Tali principi, ribaditi di recente da Cass. n. 5349/2014, che ha pure sottolineato come la necessità della preventiva delibera assembleare è funzionale alla certezza del costo, sono stati ulteriormente confermati da questa Corte con la sentenza n. 21953/2015, esaminando incidentalmente, con motivazioni che devono intendersi qui integralmente richiamate, la questione circa l’applicabilità della disciplina codicistica (art. 2389 c.c.) in tema di compensi degli amministratori di società di capitali agli amministratori di s.r.l.

anche in seguito alla riforma del diritto societario conseguente al D.Lgs. n. 6 del 2003 che non pare potersi escludere anche in assenza di esplicito richiamo alla disciplina in tema di spa, risultando peraltro dallo stesso statuto societario (p. 19) la competenza assembleare a decidere i compensi all’amministratore, per come rilevato dai verificatori e non contraddetto dalla società contribuente nel controricorso – v.pag.9 ricorso per cassazione-.

A tali principi non si è dunque uniformata la CTR, che ha riconosciuto quali costi deducibili della società i compensi corrisposti gli amministratori ammettendo che gli stessi potevano essere genericamente inseriti all’interno della delibera di approvazione del bilancio senza tuttavia verificare non solo che la questione fosse stata esaminata in sede di approvazione del bilancio, ma anche l’esistenza di un’approvazione specifica della proposta di determinazione dei compensi agli amministratori.
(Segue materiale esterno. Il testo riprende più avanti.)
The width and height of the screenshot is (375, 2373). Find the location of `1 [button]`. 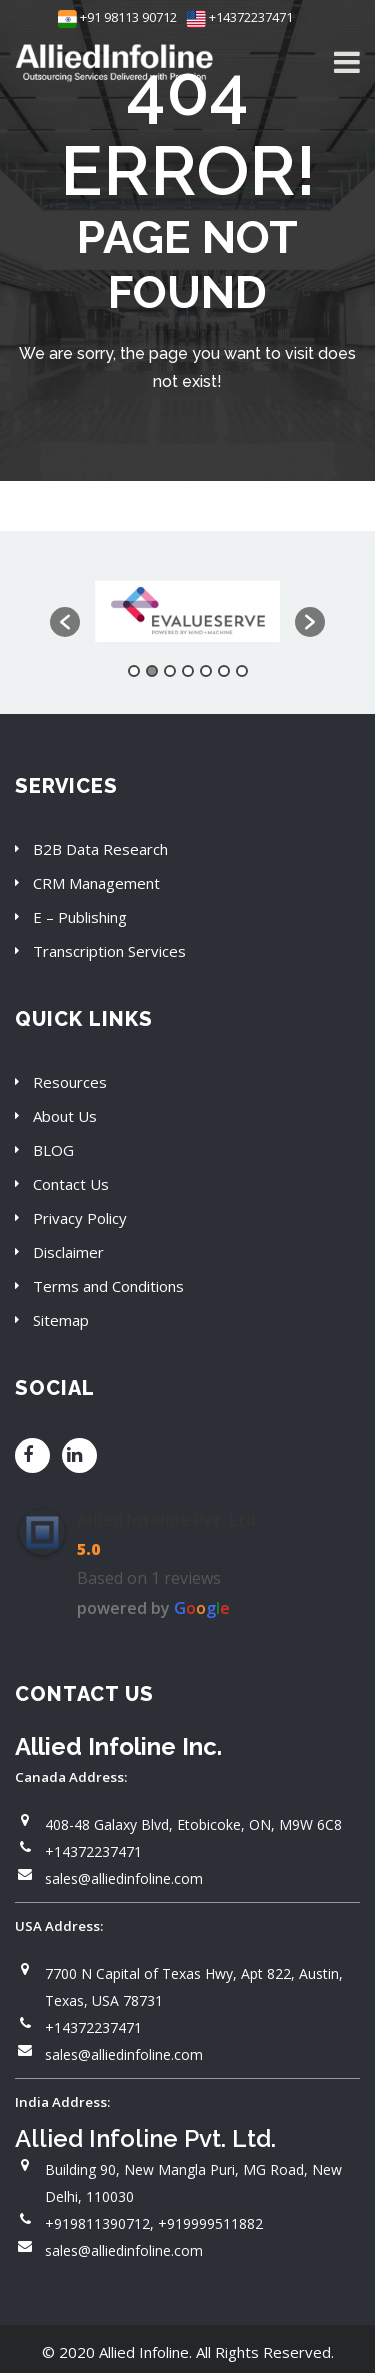

1 [button] is located at coordinates (134, 671).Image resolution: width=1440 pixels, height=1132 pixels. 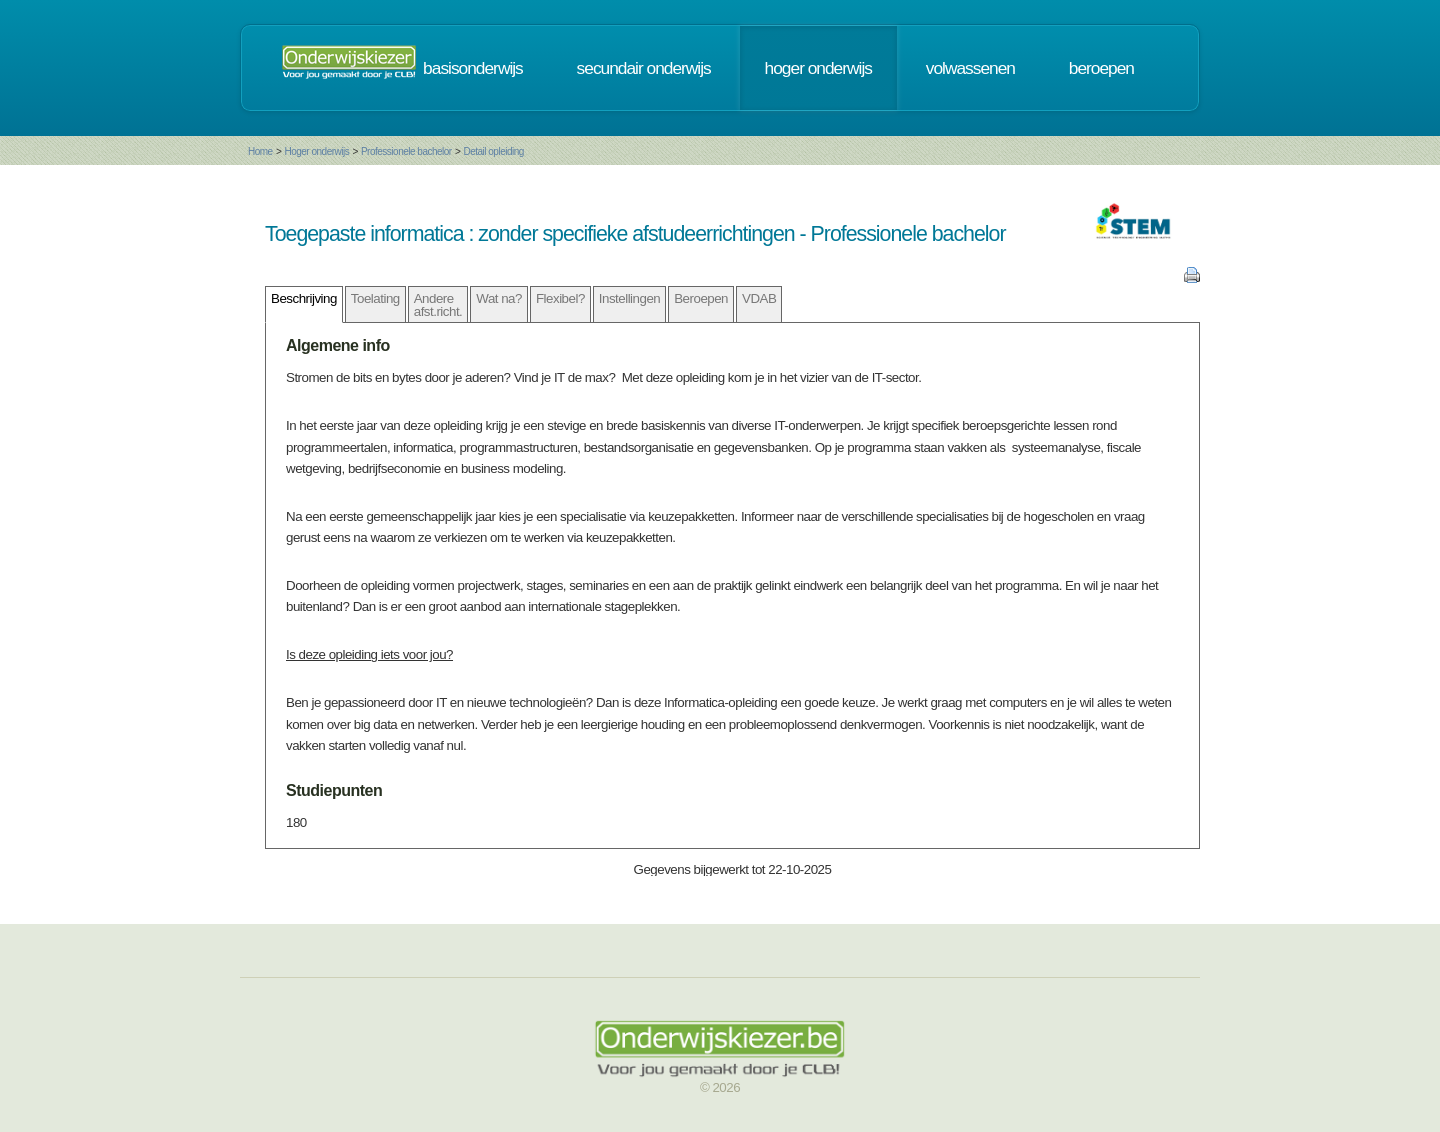 What do you see at coordinates (473, 68) in the screenshot?
I see `basisonderwijs` at bounding box center [473, 68].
Tanto è sufficiente per superare i rilievi difensivi esposti dalla parte controricorrente anche in memoria, al cui interno vengono peraltro inseriti tardivamente e inammissibilmente degli elementi fattuali che questa Corte non può esaminare.

In accoglimento del secondo motivo di ricorso, disatteso il primo, la sentenza impugnava va pertanto cassata con rinvio ad altra sezione della CTR della Lombardia anche per la liquidazione delle spese del giudizio di legittimità.

PQM

La Corte, visti gli artt. 375 e 380 bis c.p.c..

Accoglie il secondo motivo di ricorso, disatteso il primo. Cassa la sentenza impugnata e rinvia, ad altra sezione della CTR Lombardia anche per la liquidazione delle spese del giudizio di legittimità.

Così deciso in Roma, nella Camera di consiglio della sesta sezione civile, il 27 aprile 2016.